I have Complex Regional Pain Syndrome (CRPS, formally known as Reflex sympathetic dystrophy) which I am hoping you will know a little bit about. I have constant pain, allodynia, hyperalgesia, burning and freezing cold pain as well as muscle cramping, stabbing pain, colour changes and abnormal nail and hair growth.

I currently have these symptoms in my right foot, leg and thigh, with mirroring symptoms showing in my left foot and ankle. This is making some everyday activities a challenge for me. It can affect my ability to stand still or walk for long distances, concentrate for long periods of time and think quickly. I find long classes and hours with no break tiring and not easy. Sometimes I feel nauseated due to the pain and fatigued due to the chronic lack of sleep as CRPS also affects the limbic system, causing sleep and short term memory problems. I do not tolerate heat very well and this can cause me to feel very hot and feel faint.

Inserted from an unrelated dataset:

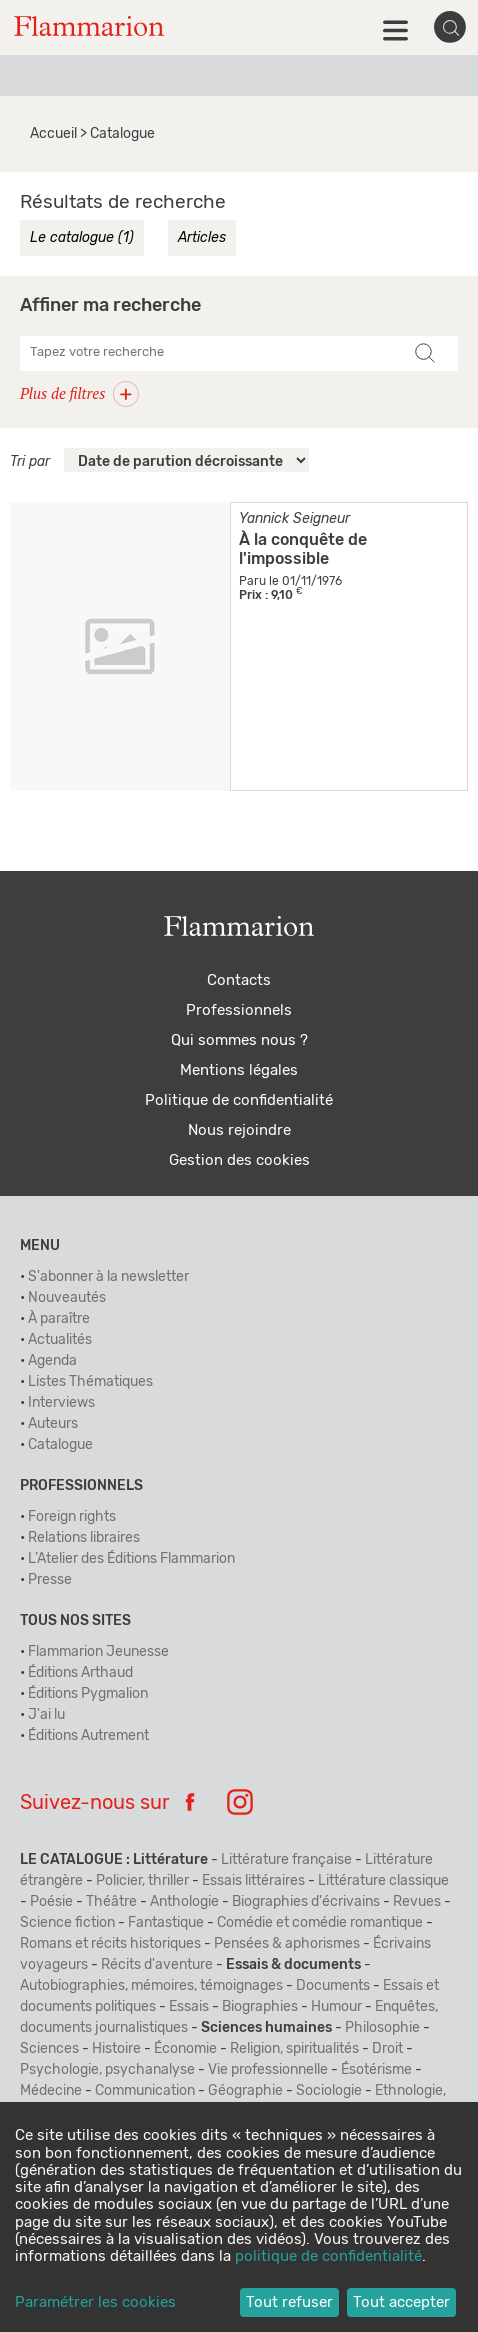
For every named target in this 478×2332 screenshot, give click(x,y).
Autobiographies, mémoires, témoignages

I am on a combination of drugs to help with the pain but these also have side effects including concentration and memory problems and I tend to loose my voice due to having a dry mouth (so I am always having to sip water). I have good days and not so good days although am unable to predict when these may occur, but I have learnt how to recognise the signs that mean I am not so good and when I need to take extra special care.

Despite all this, I really want to make it through to graduating as a physiotherapist. I do work hard and am putting a lot of effort into showing I can do this and I believe it is still an achievable goal for me. With the support I need and that the school is offering me, I think that I am still capable and that I will be able to show I can meet the competencies required.

I know how important patient safety and other’s safety is and the responsibility the school has in relation to this, so it is important that everyone who is in charge of me knows my background in order to offer any support I may need. I don’t want special treatment and I am scared about how this is going to affect the way I am treated in regards to ability, but I do understand I have a health condition that requires people to know about it. And because you are informed I will feel more comfortable asking for help or letting you know if I am feeling unwell.